If you wanted to communicate with jjshell privately without anybody else having an opinion, you should have sent a PM.  You posted in a public forum that had been ongoing...and pretty much resolved before you jumped in and started telling us how hip you are.

You are an amateur.  You're new on this site.   And....you're a student.   Learn.


----------



## Linton Robinson (Oct 28, 2007)

By the way, what happened to ol' jj, anyway?


----------



## Wallmaker (Oct 29, 2007)

Lin,

JJ isn't here anymore and lazerbeak has given a simplified answer. (Thank you, Lazerbeak.)

I'm not here to make you sound ignorant and I'm not here to be petty. You're right, I'm new here to this particular forum, I didn't expect to be challenged and accused of a bandwith of ???? marks when I tried to simply explain myself. All of this doesn't matter exteremely much, but the reason I was specific is because a specific question was asked and there were several different answers... infact the one you quite rudely discredited from Mammamia happened to be (in my opinion) the better answer.

Perhaps I should have PMed him, or maybe I foolishly thought it would be helpful for the next person who had a similar question. By saying this is for JJshell, not you Lin, it was for any guy or gal who had such a question. Since you already have your answer, it's not really oriented to you.

I don't understand what being a student or an "amatuer" has to do with anything or why you have labelled me such. Being a contest winner, the last time I checked, doesn't boost a person into professional status. I realize I know nothing about your actual body of work, but you don't know about mine either. I certainly don't condescend to you for being a writer/criminal, nor do I whip out my "creds" to prove my authority over trivial matters.
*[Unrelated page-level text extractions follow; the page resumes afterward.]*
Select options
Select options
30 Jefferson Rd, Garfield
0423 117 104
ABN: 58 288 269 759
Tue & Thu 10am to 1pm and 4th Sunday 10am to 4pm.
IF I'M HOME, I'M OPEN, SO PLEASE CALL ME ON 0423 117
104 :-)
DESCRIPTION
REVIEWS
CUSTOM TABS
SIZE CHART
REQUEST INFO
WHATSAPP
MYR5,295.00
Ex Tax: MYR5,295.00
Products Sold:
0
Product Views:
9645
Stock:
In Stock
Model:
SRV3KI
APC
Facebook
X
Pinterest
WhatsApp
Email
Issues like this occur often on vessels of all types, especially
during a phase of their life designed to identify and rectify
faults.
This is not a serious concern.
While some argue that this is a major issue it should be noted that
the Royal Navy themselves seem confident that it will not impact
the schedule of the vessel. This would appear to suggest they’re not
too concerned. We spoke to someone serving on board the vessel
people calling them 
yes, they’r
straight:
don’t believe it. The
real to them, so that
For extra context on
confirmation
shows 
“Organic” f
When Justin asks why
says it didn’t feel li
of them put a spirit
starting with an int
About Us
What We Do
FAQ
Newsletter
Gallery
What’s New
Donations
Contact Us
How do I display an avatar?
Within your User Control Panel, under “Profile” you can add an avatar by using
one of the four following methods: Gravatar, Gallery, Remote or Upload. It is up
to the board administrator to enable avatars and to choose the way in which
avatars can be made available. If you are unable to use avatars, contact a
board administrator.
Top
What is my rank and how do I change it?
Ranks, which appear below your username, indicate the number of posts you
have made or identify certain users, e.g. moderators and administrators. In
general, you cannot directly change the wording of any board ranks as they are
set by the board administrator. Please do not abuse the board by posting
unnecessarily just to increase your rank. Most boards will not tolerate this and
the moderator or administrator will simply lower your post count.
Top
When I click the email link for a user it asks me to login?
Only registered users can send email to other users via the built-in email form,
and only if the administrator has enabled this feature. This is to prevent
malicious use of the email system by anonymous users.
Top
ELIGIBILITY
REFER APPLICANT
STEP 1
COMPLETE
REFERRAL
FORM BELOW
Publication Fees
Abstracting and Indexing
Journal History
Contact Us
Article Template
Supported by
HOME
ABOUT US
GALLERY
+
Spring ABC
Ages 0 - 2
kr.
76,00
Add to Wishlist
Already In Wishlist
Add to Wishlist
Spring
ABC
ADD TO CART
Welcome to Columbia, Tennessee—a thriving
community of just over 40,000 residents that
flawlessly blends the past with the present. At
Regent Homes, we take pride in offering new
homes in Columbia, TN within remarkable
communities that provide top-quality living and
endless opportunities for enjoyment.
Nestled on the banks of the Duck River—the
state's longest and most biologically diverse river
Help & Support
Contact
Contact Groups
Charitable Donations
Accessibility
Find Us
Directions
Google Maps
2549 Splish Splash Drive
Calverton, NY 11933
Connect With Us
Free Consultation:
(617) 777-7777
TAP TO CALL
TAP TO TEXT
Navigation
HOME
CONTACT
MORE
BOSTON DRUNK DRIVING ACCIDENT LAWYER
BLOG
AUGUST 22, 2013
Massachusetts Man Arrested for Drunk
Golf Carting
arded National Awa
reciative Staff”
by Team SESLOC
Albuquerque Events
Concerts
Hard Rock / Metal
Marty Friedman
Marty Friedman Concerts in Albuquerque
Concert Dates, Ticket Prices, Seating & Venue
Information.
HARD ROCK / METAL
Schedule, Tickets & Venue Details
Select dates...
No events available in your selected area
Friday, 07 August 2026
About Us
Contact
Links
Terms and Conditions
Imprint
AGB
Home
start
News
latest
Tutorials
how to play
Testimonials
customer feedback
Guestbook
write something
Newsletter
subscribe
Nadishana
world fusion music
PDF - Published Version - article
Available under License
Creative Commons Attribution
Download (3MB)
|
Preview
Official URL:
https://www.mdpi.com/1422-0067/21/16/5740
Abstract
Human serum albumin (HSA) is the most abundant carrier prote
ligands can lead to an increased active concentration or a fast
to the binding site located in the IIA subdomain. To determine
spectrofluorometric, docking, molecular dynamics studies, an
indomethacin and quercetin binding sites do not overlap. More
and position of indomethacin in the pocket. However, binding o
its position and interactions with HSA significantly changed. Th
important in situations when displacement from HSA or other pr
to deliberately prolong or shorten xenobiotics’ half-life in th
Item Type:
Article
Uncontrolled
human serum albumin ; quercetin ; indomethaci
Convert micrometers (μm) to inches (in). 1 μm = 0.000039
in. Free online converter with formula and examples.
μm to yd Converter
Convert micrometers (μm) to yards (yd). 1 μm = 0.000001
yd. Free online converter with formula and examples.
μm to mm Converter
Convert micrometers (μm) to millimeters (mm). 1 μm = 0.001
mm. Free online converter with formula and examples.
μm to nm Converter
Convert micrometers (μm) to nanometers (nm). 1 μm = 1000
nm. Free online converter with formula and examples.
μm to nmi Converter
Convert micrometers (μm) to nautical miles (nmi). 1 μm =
But maybe that will make you treat me as a member of the forum? Not just a sophomoric know it all? Is that what it takes? Proof I have earned my right to be an asshole? Sure, I can do that if you PM me. 

Micheal Arndt was a script reader for years and said it was an incredible education. And now he has little Miss Sunshine. You seem to make a great deal of assumptions and hope that perhaps I don't know enough so I can't counter you. I don't shitcan a lot of scripts, you go to each one with hope in your heart that you aren't wasting your time. What I said early was just the bottom line: a script is poorly formatted and hard to read, I have to toss it. I'm not even talking content here, but often it follows.

It's probably best if you have any more personal attacks to send my way, to just PM me to let this post die. I probably should PM you this, but the chances of you reading it might be nil. Since it seems you like to have the last words on a post, my chances increase by posting it in this thread.

Cheers,
Kay


----------



## Linton Robinson (Oct 29, 2007)

I've been a professional writer for decades.
I have a TV series in development by two fairly well known producers.

Read back...the insults pretty well started when you decided to start throwing the word "ignorant" around because you didn't agree.   So don't whine.

Like I said...you're an amateur, and a student.   If you try to come off as a know-it-all you're going to look bad and people are going to chafe you.  That's not just true on this forum:   there are lots of very high-level forums devoted mostly to screenwriting.  If you don't know they are, ask.   But if you go into them telling everybody they don't know anything about film because they're not still in school, they will give you a hard time.


----------



## jjshell (Nov 1, 2007)

I'm not gone, just following the interesting discussion.


----------



## Linton Robinson (Nov 1, 2007)

See what you started


----------



## Linton Robinson (Nov 1, 2007)

I think you can see some rationales here, and that there is some wiggle room on format, not cast in stone.  
Keep reading scripts, writing scripts and you reach a point where you don't have to worry about it anymore.


----------



## jjshell (Nov 4, 2007)

It's a great thread, thanks to all the parties


----------